Mumu – as she was called by the fellow Africans captured from the areas between Upper Guinea and the Winward Coast which is now home to countries like Serria Leone, Ivory Coast, Guinea and Ghana – was part of the lucky enslaved people who made it back to the shores of Africa thanks to the West African Squadron set up by the Royal Navy to help end slavery in Africa which was still thriving despite the abolishment of the trade in 1807.
Although she was called Mumu which has come to be written as her African name, it is worthy to clarify that Mumu is not an actual name but a vernacular word which originates from Nigeria among the Yoruba to define a person who is deaf or dumb. Over the years, it has become a West African terminology especially in countries along the coast.

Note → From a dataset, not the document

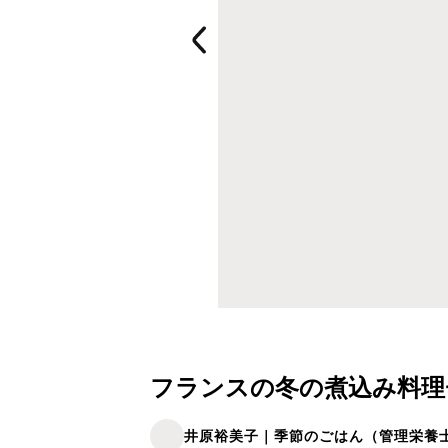
フランスの冬の煮込み料理
井原裕美子｜季節のごはん（管理栄養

What makes Mumu special is the fact that she was a deaf 12-year-old girl traumatized not only by the experience of being captured and forced onto a ship but also by seeing her father, who was also captured, being killed in front of her. Her delicate condition greatly moved the British cruiser who remains unknown to take care of her.
After being rescued, Mumu was returned to Serria Leone but could not be taken to her home. She was taken to Charlotte in Serra Leone which was a
developing settlement along the coast and enrolled in a school that the government established and put under the Church Missionary Society to educate freed girls who had been saved from slavery but displaced. Several of the girls came from other parts of West Africa and it was hard to trace their homes.
Mumu exhibited great skill and intelligence while in school but her deafness made it hard to cope. Luckily for her, her intelligence gained the attention of the Bath Deaf and Dumb Institution in the United Kingdom and in 1853, at the age of 15 she was taken to England to continue her education.
While in England, she coped well and adjusted very fast excelling in her academics and started preparing for Baptism to become a Christian at her own will. When Mumu was almost 20, she was baptized into Christianity by the church and given the Christian name Annie Jane.
Although she died at the age of 28 after a short illness in May of 1866, Annie Jane became a missionary and prayed fervently for her mother in Sierra Leone and her father as well, that the two be accepted by God.
A few years before her death, Annie Jane moved to Islington to offer herself to the Church Missionary College and its church but later moved back to the Bath institute until her death.
She never returned to Sierra Leone but according to an article on ucl.ac.uk, the marks on her face were proof that she was from a particular tribe from Sierra Leone which was along the coast.